I've got my set, soldered first side, checked voltage according to manual, soldered another side, powered it on and what?
On LCD everything looked ok. Booted, all controls responded properly, frequency measurement worked perfectly. But signal was in form of flat line across upper half of the screen. Nothing was able to move it.
What next?
If it would be nice kit I would have documentation! Poor printout of schematic and layout is not enough. There should be a description and some reading in addition to that C14 reversed. Something like "assemble voltage converter to power opamps, check voltage on test point this and that, it should be whatever, solder another few elements, check something else"... Soldering everything on kit and powering up is a recipe for disaster. And for some people 30 bucks for couple hours of soldering is too much to just burn it!
That happened in my case. Some bad element in power converter was probably wrong. Maybe opamp. Obviously I have no idea what it could be now after all chips seem to be burned. Test points for power to opamps? 12V DC? maybe +/- 12V? Who knows? My knowledge is not as good to just look at schematic and know what voltage would be where and what exactly is happening. But I don't this kit is only for people that do know.
When I powered the unit and started to look what can be wrong it was not giving correct signal out of TL084. Some voltage was present, but not 500hz waveform that was coming in (my multimeter has frequency measurement). Another half of TL084 used in conjunction with AtMega to vary voltage out of it was probably also damaged. After couple plays with buttons my flat line is gone. ADC was getting 6-7+ V in. Probably adjusted too much out of TL084 and it burned.
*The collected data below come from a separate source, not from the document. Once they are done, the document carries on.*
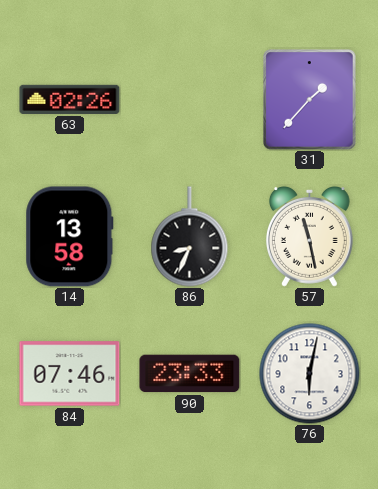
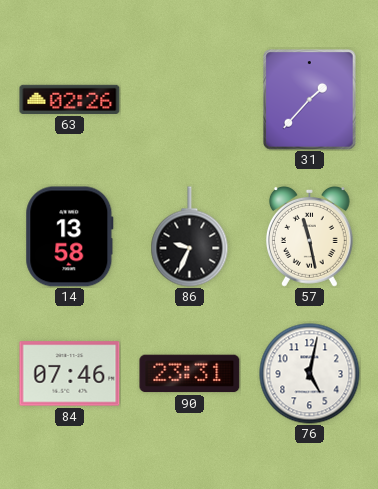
86: 8:34 -> 9:34
90: 23:33 -> 23:31
76: 6:02 -> 5:02
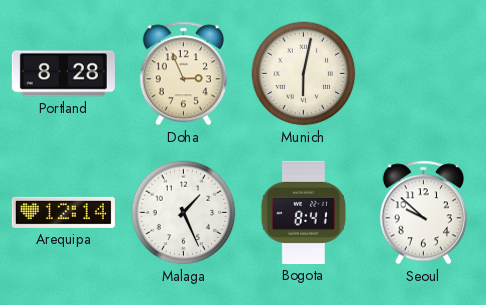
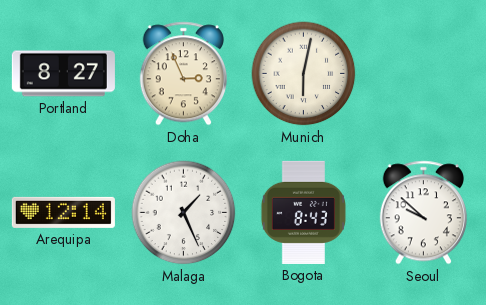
Portland: 8:28 -> 8:27
Bogota: 8:41 -> 8:43
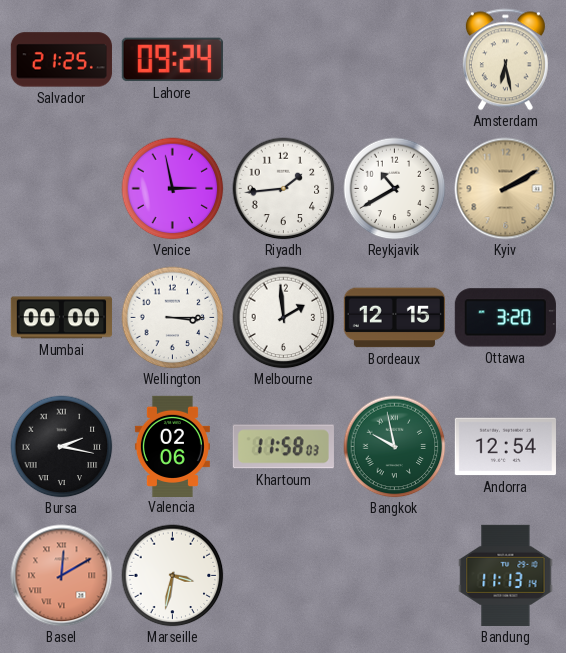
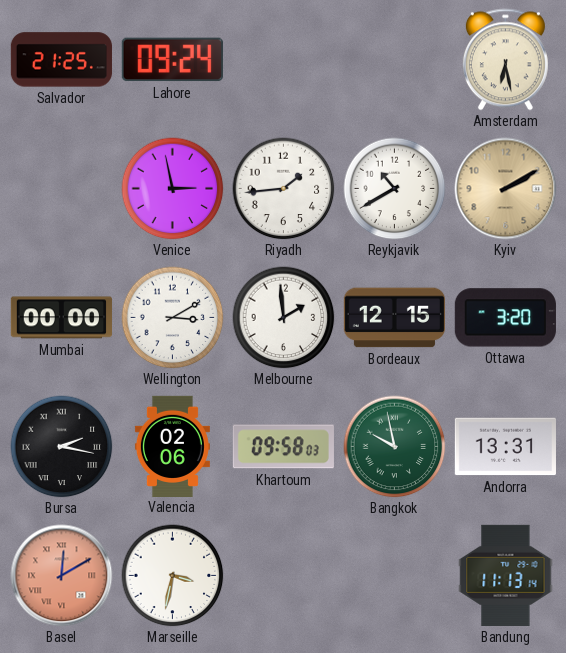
Wellington: 3:15 -> 3:10
Khartoum: 11:58 -> 09:58
Andorra: 12:54 -> 13:31
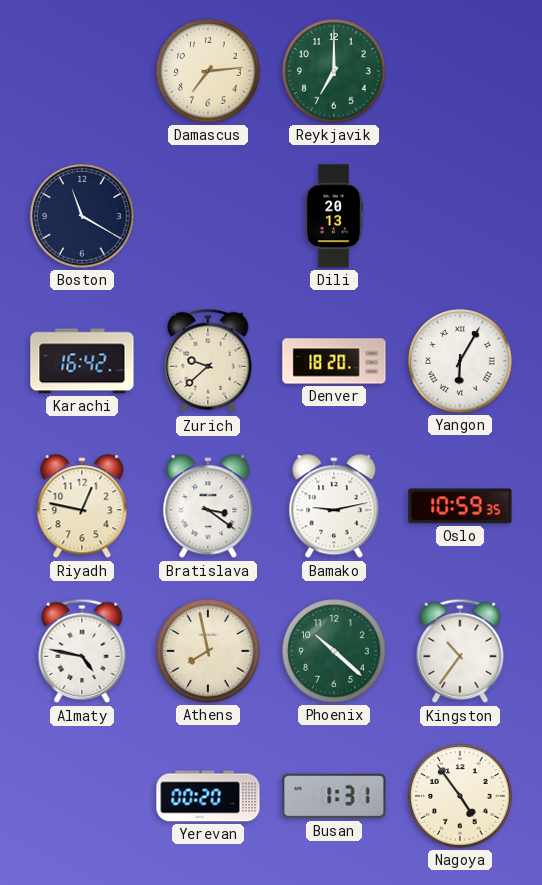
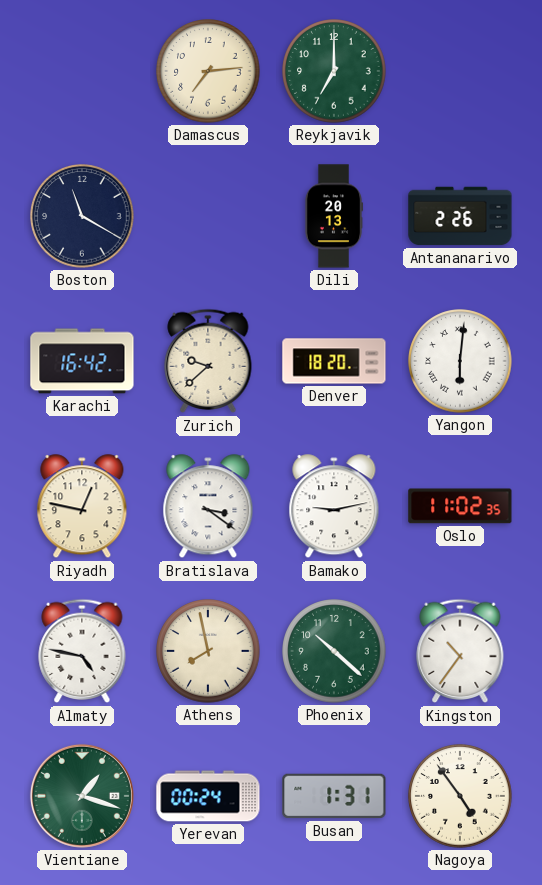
Antananarivo: none -> 2:26
Yangon: 6:05 -> 6:01
Oslo: 10:59 -> 11:02
Vientiane: none -> 1:18
Yerevan: 00:20 -> 00:24
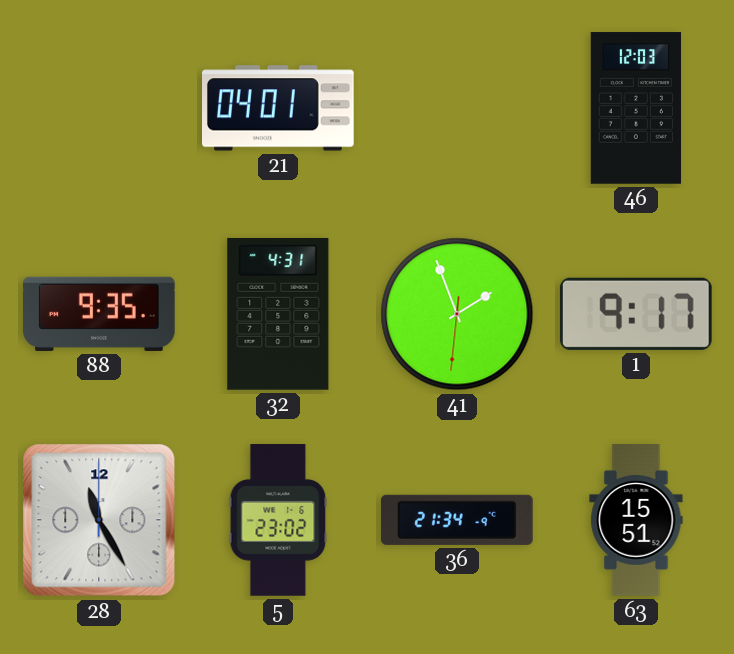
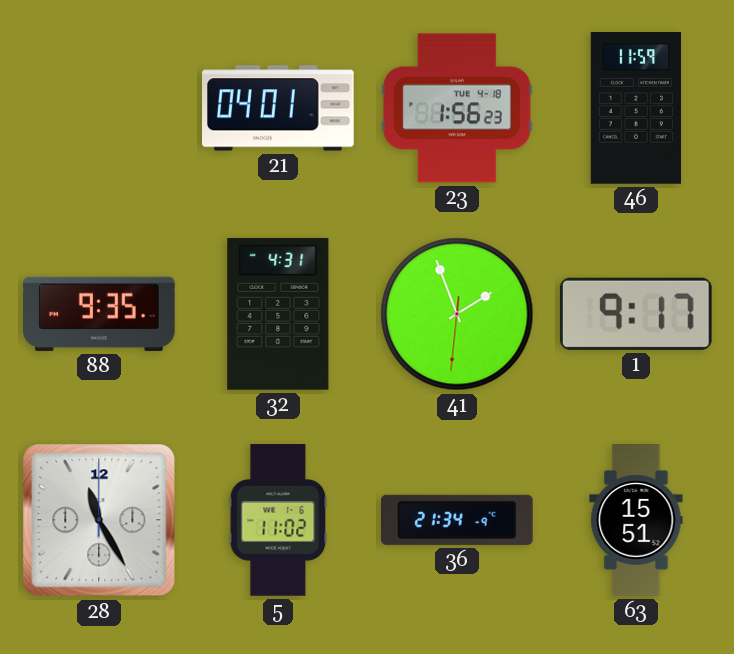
23: none -> 1:56
46: 12:03 -> 11:59
5: 23:02 -> 11:02
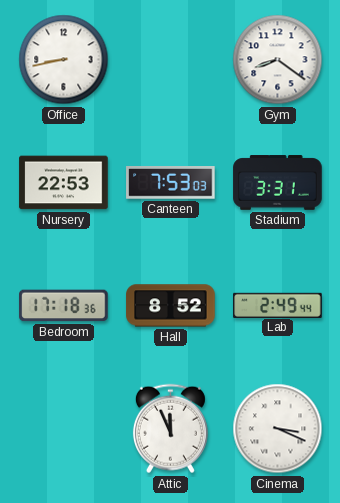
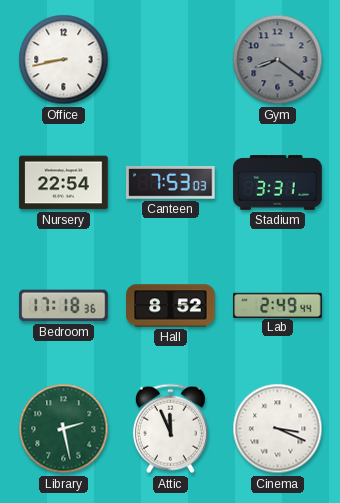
Gym dial: white -> grey
Nursery: 22:53 -> 22:54
Library: none -> 2:28
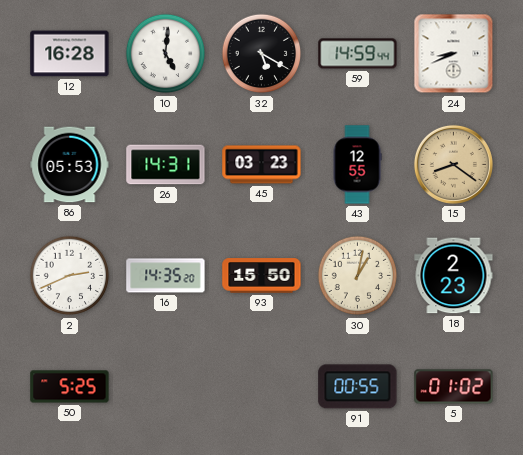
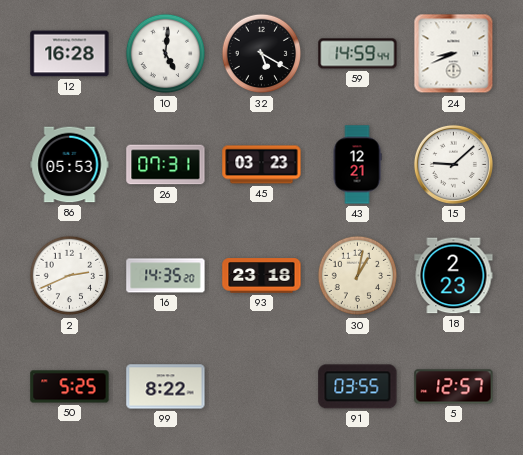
26: 14:31 -> 07:31
43: 12:55 -> 12:21
15: 8:21 -> 9:08
15 dial: champagne -> white
93: 15:50 -> 23:18
99: none -> 8:22
91: 00:55 -> 03:55
5: 01:02 -> 12:57
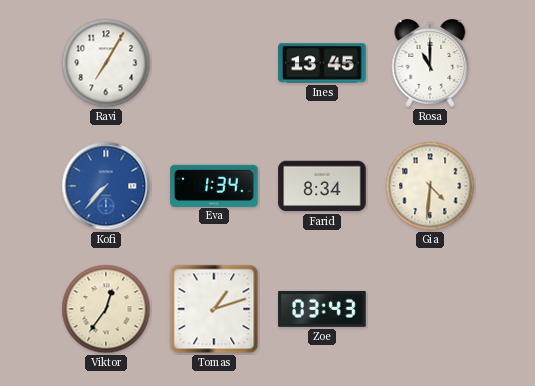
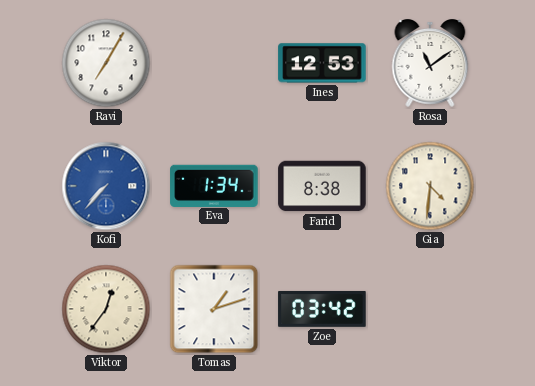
Ines: 13:45 -> 12:53
Rosa: 11:00 -> 11:09
Farid: 8:34 -> 8:38
Zoe: 03:43 -> 03:42
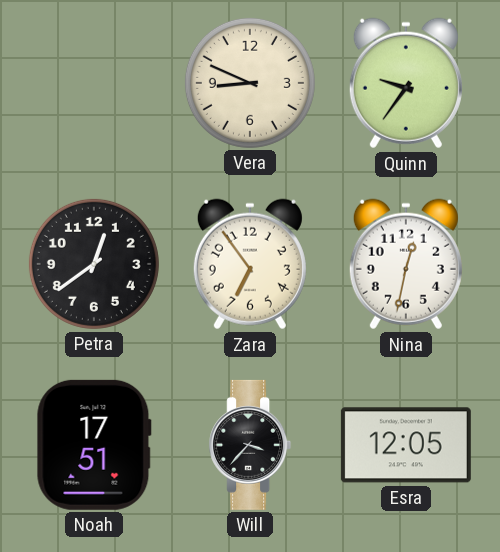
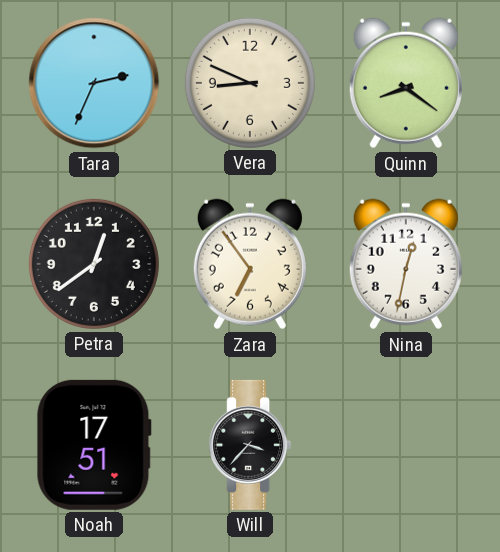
Tara: none -> 2:34
Quinn: 9:36 -> 8:21
Esra: 12:05 -> none
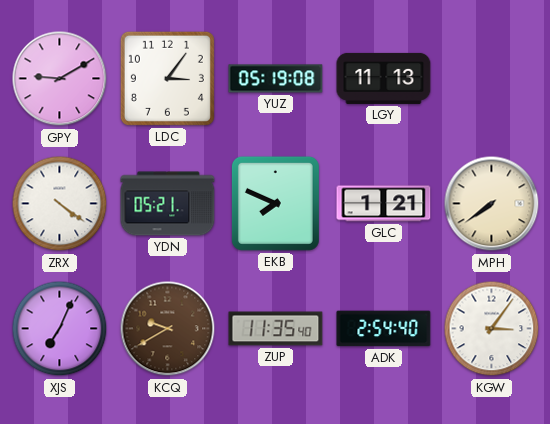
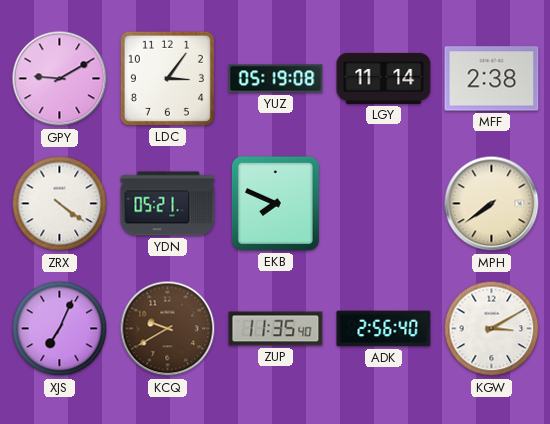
LGY: 11:13 -> 11:14
MFF: none -> 2:38
GLC: 1:21 -> none
ADK: 2:54 -> 2:56
KGW: 3:06 -> 3:10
What I have now? Working AtMega and lcd with menu. Almost zero chance to find bad elements to fix it in this smd nightmare with this kind of poor documentation.
Yes. Documentation is key to make from pile of parts and PCB a good kit worth your money. You sell kits so people can learn from them not only to solder some SMD resistors but how everything works. They should have chance to avoid disaster before it happens. If you're able to design this kind of equipment you could spare couple additional hours to write about it.
Why you're putting test points for something when there is zero information what should be on them? You don't solder kits by "solder everything on one side and check power". What next? Maybe there is no smoke when you power it on? You should assemble it with documentation in logical blocks, check proper operation for each one so one fault would not take down everything after it.
Scope is nice. For that price point is great event not workink But manufacturer should spend some time to make proper documentation for that, so people can have more chances to have working device. Charge few bucks more for that paper, I don't mind. It will be worth it.
What should I do next? Order bunch of parts from digikey or mouser, spend money for parts, shipping and try to fix it? Burn some more experimenting? Order another kit and try from scratch? Order it assembled? I don't know (I'm looking forward to your advise).
I know that it was first kit I've made that I don't like just because of that documentation.
Btw. Sorry for my English. I'm still trying to learn it.